= Wu Youning =

Wu Youning (武攸寧), formally the Duke of Jiang (江公), was an imperial prince during the reign of Wu Zetian and served as chancellor both during her regency over her son Emperor Ruizong of Tang and her own reign.

It is not known when Wu Youning was born. Wu Youning's grandfather Wu Shirang (武士讓) was an older brother to Wu Zetian's father Wu Shihuo. As of spring 690, when Wu Zetian was empress dowager and regent over Emperor Ruizong, Wu Youning was serving as Fengge Shilang (鳳閣侍郎), the deputy head of the legislative bureau of government (鳳閣, Fengge), when she made him Nayan (納言) -- the head of the examination bureau (鸞臺, Luantai) and a post considered one for a chancellor. Later that year, when she had Emperor Ruizong yield the throne to her and took the throne herself as "emperor" of a new Zhou dynasty, interrupting Tang dynasty, she created a large number of her Wu clan relatives imperial princes, and Wu Youning was created the Prince of Jianchang.

In fall 691, Wu Youning was removed from his post as Nayan, and was made a commanding general of the imperial guards. One month later, however, he was again made Nayan. In fall 692, as a part of a major reorganization of her government, Wu Zetian made him the minister of public works (冬官尚書, Dongguan Shangshu), no longer a chancellor. It was said that when Wu Youning and his cousin Wu Sansi were in power, they established offices to confiscate rich individuals' properties, and that some 17 or 18 individuals had their properties confiscated by them. Wu Youning stored what he gained in large storages, which were destroyed in a large fire.

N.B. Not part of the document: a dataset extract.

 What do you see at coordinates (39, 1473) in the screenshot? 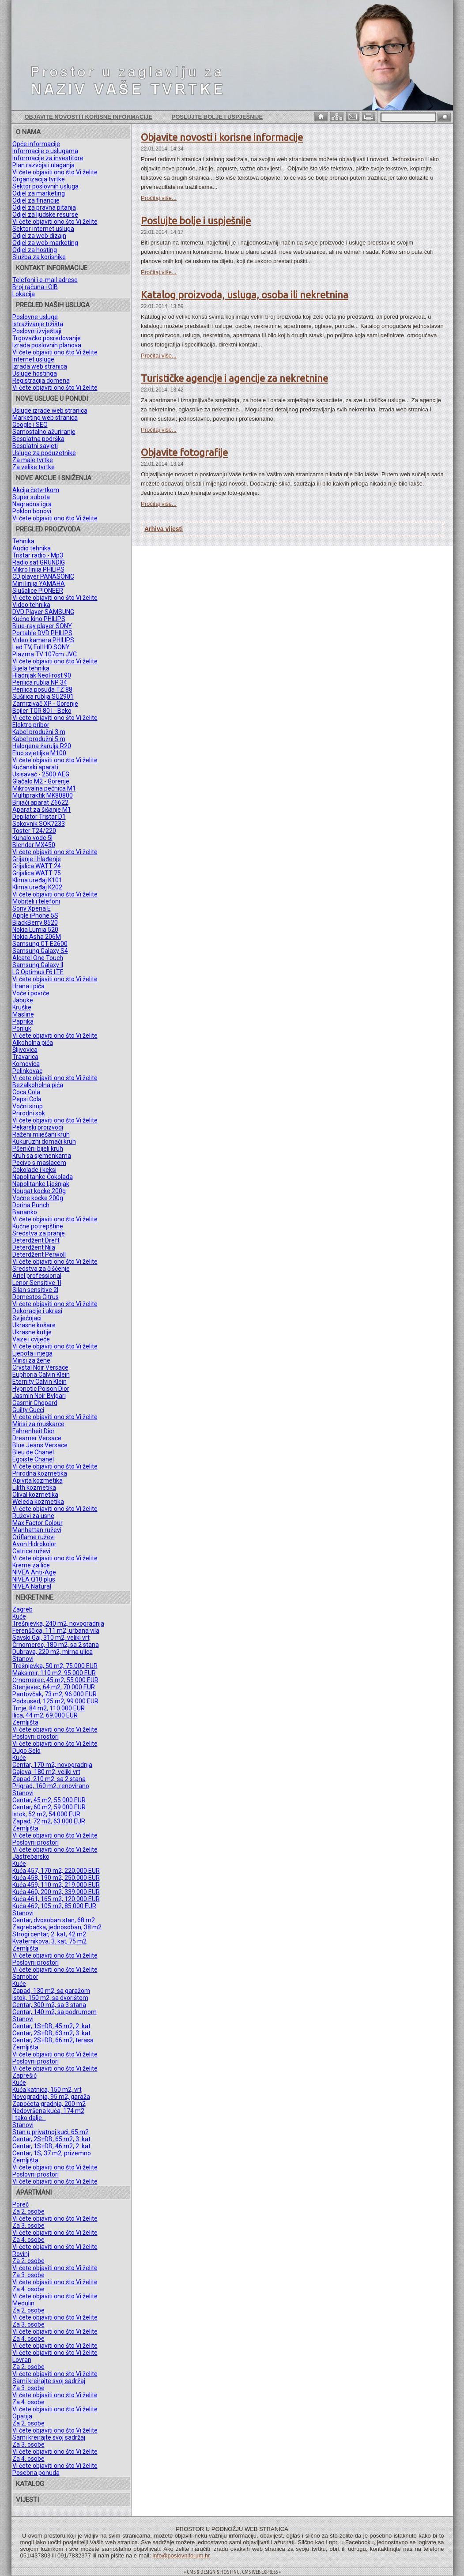
I see `Prirodna kozmetika` at bounding box center [39, 1473].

In 705, Wu Zetian was overthrown in a coup led by the officials Zhang Jianzhi, Cui Xuanwei, Jing Hui, Huan Yanfan, and Yuan Shuji. Her son Li Xian the Crown Prince (Emperor Ruizong's older brother), who had previously reigned as emperor, was restored to the throne (as Emperor Zhongzong). Jing proposed that the Wu imperial princes' titles be removed, but Emperor Zhongzong declined to do so, instead demoting their titles slightly, and Wu Youning's title was reduced to Duke of Jiang. He died early in the Shenlong era (705-707), while serving as the prefect of Qi Prefecture (岐州, roughly modern Baoji, Shaanxi).